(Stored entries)
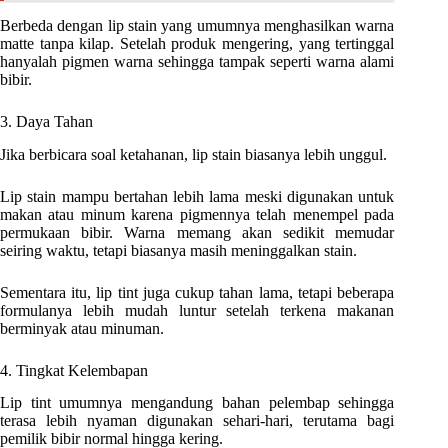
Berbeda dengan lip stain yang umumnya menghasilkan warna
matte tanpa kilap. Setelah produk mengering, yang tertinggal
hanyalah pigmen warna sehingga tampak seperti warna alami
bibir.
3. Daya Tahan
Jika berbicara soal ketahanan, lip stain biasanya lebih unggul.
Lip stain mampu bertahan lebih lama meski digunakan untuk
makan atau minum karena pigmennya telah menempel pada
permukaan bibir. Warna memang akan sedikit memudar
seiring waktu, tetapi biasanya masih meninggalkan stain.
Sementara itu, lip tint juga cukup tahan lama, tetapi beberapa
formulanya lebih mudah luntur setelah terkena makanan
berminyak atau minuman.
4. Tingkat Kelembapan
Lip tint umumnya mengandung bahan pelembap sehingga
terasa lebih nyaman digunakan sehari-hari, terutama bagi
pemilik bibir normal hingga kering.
...
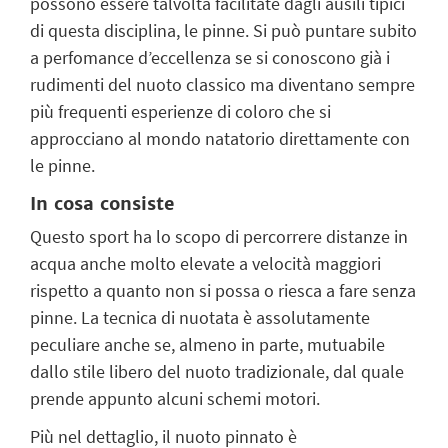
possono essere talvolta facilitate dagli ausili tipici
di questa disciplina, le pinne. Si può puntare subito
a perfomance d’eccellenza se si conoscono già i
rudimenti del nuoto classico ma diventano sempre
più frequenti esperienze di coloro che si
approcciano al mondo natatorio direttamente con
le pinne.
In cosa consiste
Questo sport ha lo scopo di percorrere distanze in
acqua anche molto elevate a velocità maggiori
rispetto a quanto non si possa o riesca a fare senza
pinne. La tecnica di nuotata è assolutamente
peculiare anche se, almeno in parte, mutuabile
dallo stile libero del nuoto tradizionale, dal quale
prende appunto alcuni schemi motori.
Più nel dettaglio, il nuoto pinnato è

== WORK TASK ==
Look back at the data above. Transcribe exactly the lines starting at the line that contains "terasa lebih nyaman" and ending at the line that contains "pemilik bibir normal hingga kering.".

== OUTPUT OF THE EXERCISE ==
terasa lebih nyaman digunakan sehari-hari, terutama bagi
pemilik bibir normal hingga kering.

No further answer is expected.